Monday, December 16, 2024

Sex and Rockets by John Carter

If memory serves, I got this one on a two-for-one deal with Ritual America by Adam Parfrey and Craig Heimbichner. That makes sense. The subtitle of Sex and Rockets is The Occult World of Jack Parsons, and Jack Parsons is one of the many people “profiled” in Ritual America.

Profiled is in quotation marks because, much like Ritual America, Sex and Rockets is a book -- in this case a kind of biography -- that talks about the secrets of the universe without ever saying what the secrets of the universe are.

Parsons became “Frater T.O.P.A.N.” and was known as “Frater 210” for short. His wife became “Soror Grimaud.” The initials in Parsons’ magical motto stood for ‘Thelemum Obtentum Procedero Amoris Nupitae,’ Latin for “the obtainment of thelema -- Will -- through the nuptials of love.” The initials T.O.P.A.N. were also a declaration of Parsons’ dedication: To Pan. In Hebrew the enumeration for T.O.P.A.N. is 400 + 70 + 80 + 1 + 50 = 601. Parsons counted it as I.O.P.A.N., giving the more desirable sum 210, with “Io Pan” being Greek for “Hail Pan.” Indeed, Crowley’s “Hymn to Pan,” which Parsons had memorized and often recited, begins, “Io Pan! Io Pan Pan!”
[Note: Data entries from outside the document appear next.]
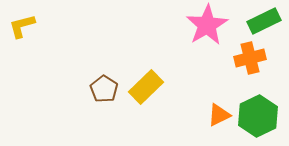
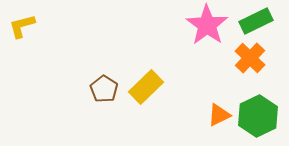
green rectangle: moved 8 px left
pink star: rotated 6 degrees counterclockwise
orange cross: rotated 32 degrees counterclockwise
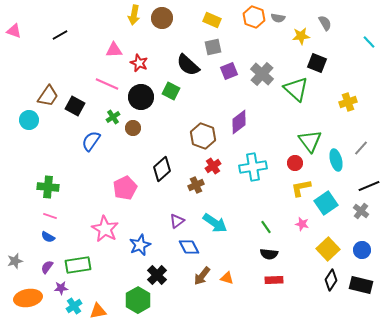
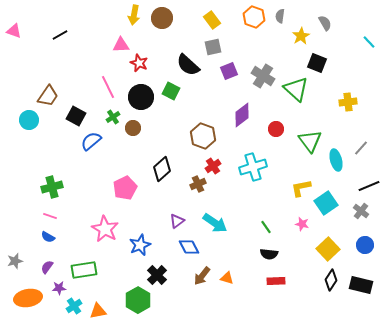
gray semicircle at (278, 18): moved 2 px right, 2 px up; rotated 88 degrees clockwise
yellow rectangle at (212, 20): rotated 30 degrees clockwise
yellow star at (301, 36): rotated 24 degrees counterclockwise
pink triangle at (114, 50): moved 7 px right, 5 px up
gray cross at (262, 74): moved 1 px right, 2 px down; rotated 10 degrees counterclockwise
pink line at (107, 84): moved 1 px right, 3 px down; rotated 40 degrees clockwise
yellow cross at (348, 102): rotated 12 degrees clockwise
black square at (75, 106): moved 1 px right, 10 px down
purple diamond at (239, 122): moved 3 px right, 7 px up
blue semicircle at (91, 141): rotated 15 degrees clockwise
red circle at (295, 163): moved 19 px left, 34 px up
cyan cross at (253, 167): rotated 8 degrees counterclockwise
brown cross at (196, 185): moved 2 px right, 1 px up
green cross at (48, 187): moved 4 px right; rotated 20 degrees counterclockwise
blue circle at (362, 250): moved 3 px right, 5 px up
green rectangle at (78, 265): moved 6 px right, 5 px down
red rectangle at (274, 280): moved 2 px right, 1 px down
purple star at (61, 288): moved 2 px left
The numbers 1 through 20 add to 210. In the book 777 Crowley also speaks of certain numbers important to each of the sephiroth (spheres) of the kabbalistic Tree of Life. The first has the value 1, the second 1 + 2 = 3, the third 1 + 2 + 3 = 6, and so on; there are 10 altogether. Although Crowley does not say so, a little quick math will show these 10 values add to 210. In 777 Crowley calls the meaning of 210 “too holy” to divulge, an allusion to the “N.O.X. formula.” N.O.X., Latin for “night,” is akin to “L.V.X.” or “Lux” -- light. Both are portrayed during simple rituals of Crowley’s that came from the Golden Dawn.

Coincidentally, the interstate highway running through Pasadena which makes a 90-degree turn due north of the beginning of South Orange Grove Ave., heading straight to JPL, is numbered 210, as if some cosmic force numbered the highway in Parsons’ honor.

It never gets any deeper than this. Numerical coincidences and rituals and mottos built on their supposed magical properties.

Parsons, a rocket scientist in the early days of the space program, is a member of a bunch of secret societies, and somewhat obsessed with the secrets that they might reveal, especially, as his “magical motto” describes, through sex practices frowned on by his straightjacketed culture of the 1950s and 1960s. Hence, Sex and Rockets.